After that, the dentist has to sit an ‘assessment of fundamental knowledge’ (AFK) exam and once that is completed successfully, the dentist can either choose to complete a two-year ‘qualifying/degree completion program’ from one of seven accredited Canadian universities, or take two more exams.

The first of these is the assessment of clinical judgment (ACJ) exam, which is a five and a half hour test taken on one day. If this is completed successfully, the dentist can sit the assessment of clinical skills (ACS) exam which represents the final exam of the equivalency process. It is a two-day exam completed on mannequins.

After completing the equivalency process, the UK dentist then sits the NDEB exam followed by a written exam and the OSCE examination.
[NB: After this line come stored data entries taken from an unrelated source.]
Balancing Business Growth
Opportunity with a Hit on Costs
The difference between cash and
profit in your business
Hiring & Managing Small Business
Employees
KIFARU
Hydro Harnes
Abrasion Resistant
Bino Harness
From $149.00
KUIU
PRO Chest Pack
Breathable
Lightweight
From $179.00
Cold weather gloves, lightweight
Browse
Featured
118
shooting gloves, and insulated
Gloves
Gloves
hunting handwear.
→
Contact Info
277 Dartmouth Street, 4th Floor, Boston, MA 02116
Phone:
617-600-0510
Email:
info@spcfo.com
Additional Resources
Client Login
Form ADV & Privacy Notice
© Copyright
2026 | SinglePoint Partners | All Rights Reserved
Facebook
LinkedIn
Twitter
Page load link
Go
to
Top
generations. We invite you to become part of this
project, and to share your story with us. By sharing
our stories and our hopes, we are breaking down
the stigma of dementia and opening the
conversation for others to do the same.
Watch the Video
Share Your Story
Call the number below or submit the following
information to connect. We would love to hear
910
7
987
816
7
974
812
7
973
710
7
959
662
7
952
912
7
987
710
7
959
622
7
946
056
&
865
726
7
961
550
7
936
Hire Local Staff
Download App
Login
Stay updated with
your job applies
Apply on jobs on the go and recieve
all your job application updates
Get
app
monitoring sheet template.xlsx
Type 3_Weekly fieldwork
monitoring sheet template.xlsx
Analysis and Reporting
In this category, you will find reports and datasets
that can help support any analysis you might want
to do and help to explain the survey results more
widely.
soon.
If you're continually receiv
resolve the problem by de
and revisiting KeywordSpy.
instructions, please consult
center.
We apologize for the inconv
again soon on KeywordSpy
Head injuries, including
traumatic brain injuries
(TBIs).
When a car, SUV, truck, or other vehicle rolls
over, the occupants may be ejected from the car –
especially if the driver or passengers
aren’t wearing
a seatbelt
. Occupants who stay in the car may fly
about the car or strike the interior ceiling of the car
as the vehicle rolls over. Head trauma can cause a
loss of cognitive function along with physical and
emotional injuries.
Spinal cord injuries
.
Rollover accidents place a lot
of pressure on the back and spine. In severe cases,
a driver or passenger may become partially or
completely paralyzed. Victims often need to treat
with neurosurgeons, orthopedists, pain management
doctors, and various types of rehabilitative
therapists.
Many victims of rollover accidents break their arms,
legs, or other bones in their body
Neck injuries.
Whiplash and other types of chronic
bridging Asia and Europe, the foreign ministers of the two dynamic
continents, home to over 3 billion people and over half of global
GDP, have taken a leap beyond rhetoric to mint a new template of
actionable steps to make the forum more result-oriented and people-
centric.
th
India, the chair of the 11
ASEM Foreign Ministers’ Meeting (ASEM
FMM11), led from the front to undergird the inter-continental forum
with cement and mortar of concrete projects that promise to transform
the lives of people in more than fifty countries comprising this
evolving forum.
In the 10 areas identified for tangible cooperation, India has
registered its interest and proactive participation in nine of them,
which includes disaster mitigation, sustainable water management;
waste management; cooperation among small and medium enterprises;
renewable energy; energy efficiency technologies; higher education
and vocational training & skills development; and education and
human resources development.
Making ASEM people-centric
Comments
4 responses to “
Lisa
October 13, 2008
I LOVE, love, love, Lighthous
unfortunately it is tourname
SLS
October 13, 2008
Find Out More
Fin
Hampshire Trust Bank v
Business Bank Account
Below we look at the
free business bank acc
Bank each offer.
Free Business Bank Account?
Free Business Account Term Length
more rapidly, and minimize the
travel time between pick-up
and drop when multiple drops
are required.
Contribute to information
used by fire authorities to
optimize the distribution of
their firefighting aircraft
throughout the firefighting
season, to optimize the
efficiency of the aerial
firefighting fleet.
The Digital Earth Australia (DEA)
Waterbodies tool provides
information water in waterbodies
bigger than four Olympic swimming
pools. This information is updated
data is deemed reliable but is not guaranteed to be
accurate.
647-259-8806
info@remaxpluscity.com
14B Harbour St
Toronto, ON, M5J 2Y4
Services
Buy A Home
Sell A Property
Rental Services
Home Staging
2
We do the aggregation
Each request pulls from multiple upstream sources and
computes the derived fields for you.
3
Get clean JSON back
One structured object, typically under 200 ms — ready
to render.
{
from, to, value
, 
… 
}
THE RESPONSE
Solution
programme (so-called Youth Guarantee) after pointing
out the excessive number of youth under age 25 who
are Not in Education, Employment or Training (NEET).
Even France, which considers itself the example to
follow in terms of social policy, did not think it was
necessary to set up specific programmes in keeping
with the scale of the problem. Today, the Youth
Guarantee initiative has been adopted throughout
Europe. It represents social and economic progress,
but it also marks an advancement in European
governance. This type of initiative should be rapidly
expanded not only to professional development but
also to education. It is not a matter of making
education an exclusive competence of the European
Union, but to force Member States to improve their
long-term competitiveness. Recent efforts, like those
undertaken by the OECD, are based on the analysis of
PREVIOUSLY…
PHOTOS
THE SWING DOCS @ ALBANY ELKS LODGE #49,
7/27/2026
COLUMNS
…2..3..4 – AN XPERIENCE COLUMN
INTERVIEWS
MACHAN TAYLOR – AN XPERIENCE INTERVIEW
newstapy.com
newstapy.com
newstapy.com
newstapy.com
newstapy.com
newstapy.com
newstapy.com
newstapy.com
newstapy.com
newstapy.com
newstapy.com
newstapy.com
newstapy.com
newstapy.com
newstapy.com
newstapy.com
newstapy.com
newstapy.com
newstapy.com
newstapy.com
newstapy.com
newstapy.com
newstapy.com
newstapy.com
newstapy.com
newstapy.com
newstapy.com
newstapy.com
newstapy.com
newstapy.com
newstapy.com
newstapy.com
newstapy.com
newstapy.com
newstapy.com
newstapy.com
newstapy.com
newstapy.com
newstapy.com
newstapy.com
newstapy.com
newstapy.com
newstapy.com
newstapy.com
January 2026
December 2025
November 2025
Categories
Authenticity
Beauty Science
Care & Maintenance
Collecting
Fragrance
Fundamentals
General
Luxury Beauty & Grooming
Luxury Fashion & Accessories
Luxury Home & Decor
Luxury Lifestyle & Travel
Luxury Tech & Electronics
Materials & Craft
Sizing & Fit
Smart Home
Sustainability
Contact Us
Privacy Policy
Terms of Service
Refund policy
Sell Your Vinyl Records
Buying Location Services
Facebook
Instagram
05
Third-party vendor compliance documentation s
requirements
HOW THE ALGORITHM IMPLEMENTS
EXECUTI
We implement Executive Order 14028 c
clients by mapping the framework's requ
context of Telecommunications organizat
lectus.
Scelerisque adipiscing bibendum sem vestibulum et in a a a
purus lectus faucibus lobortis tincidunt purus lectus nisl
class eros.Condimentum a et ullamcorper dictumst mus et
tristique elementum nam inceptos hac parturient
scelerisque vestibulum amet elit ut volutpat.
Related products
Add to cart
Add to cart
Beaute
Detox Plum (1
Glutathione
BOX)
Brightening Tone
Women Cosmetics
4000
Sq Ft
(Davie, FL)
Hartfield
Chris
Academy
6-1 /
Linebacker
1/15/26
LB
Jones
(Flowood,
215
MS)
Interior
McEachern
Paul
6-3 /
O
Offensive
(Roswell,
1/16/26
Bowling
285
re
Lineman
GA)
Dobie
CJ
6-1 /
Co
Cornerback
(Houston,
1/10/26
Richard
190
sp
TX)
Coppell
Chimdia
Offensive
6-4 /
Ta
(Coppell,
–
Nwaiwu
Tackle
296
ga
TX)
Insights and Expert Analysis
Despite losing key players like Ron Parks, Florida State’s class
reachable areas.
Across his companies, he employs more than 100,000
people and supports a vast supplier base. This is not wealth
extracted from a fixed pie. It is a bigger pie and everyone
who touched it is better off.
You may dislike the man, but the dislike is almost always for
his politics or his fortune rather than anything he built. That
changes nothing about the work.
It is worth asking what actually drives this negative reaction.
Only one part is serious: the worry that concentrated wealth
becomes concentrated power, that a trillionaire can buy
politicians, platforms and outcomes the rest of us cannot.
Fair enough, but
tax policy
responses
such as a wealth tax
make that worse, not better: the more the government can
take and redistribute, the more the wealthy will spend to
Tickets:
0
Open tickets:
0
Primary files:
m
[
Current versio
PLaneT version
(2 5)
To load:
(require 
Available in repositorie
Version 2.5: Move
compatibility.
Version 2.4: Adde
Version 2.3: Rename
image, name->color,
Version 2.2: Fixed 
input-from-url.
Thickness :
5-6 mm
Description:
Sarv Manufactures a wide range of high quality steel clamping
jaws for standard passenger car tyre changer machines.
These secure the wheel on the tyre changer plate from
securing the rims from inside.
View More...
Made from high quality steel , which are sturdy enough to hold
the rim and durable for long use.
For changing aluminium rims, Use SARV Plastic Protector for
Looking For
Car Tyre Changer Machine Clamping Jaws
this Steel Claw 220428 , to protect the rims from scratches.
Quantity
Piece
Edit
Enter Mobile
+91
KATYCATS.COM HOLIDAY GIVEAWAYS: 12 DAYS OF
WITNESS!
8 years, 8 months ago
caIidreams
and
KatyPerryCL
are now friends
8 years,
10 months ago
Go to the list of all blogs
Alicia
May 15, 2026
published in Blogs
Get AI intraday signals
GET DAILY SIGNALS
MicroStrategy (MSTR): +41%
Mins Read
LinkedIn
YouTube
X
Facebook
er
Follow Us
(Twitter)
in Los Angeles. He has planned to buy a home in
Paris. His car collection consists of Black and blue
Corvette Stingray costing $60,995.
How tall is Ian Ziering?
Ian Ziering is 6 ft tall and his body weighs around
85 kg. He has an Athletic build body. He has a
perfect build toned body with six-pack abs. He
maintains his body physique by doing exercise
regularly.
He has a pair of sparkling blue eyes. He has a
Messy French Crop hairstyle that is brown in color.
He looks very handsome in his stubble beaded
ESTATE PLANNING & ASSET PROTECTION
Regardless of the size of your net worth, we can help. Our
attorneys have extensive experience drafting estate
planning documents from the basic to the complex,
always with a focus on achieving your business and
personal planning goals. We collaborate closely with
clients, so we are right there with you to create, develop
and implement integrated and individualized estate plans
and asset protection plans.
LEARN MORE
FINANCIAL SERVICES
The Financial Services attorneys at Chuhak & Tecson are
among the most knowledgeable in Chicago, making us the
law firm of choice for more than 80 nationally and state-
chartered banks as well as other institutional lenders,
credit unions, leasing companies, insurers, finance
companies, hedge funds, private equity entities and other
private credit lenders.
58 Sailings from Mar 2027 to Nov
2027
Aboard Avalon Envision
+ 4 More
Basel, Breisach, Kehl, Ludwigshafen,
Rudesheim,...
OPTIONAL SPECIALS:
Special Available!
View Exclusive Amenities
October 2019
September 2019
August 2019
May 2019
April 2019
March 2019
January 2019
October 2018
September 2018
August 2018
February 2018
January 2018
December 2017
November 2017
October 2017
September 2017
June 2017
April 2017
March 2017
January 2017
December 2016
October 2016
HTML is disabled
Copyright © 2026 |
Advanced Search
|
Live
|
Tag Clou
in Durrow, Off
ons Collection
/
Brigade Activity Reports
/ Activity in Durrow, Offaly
This multi-step process will then grant the dentist a license to practise dentistry in Canada.

The whole process of application and taking all of these tests involves a significant cost – collectively it will cost around C$14,500 – or about £8,500.

More information is available from the National Dental Examining Board of Canada.




The UK’s BDS degree is only considered valid in certain countries. This does not include the USA, where a UK dentist will have to undertake an additional two to three years of training at a US accredited dental school to get a doctorate of dental surgery (DDS).

UK dentists also have to take three exams:

  • the Test of English as a Foreign Language (TOEFL) which is a two-hour test to demonstrate proficiency in English
  • the National Board Dental Examinations (NBDE) which involve an eight-hour exam with multiple choice questions on microbiology/pathology, biochemistry and anatomy (dental and whole body)
  • a 14-hour exam taken over two days to assess restorative dentistry, periodontics, pedontics, orthodontics, radiology, oral surgery and oral pathology.

Once these have all been completed, the application process to get into some US dental school involves accessing an advanced standing program.

These allow foreign-trained dentists to either enter into the second or third year of the conventional DDS program or into a separate two-year international program specifically for people moving to the US and this allows the dentist to practise anywhere in the US.

There are other ways of being allowed to practise in the US such as obtaining a limited dental licence, but these limit where you can practise.

More information is available from the American Student Dental Association.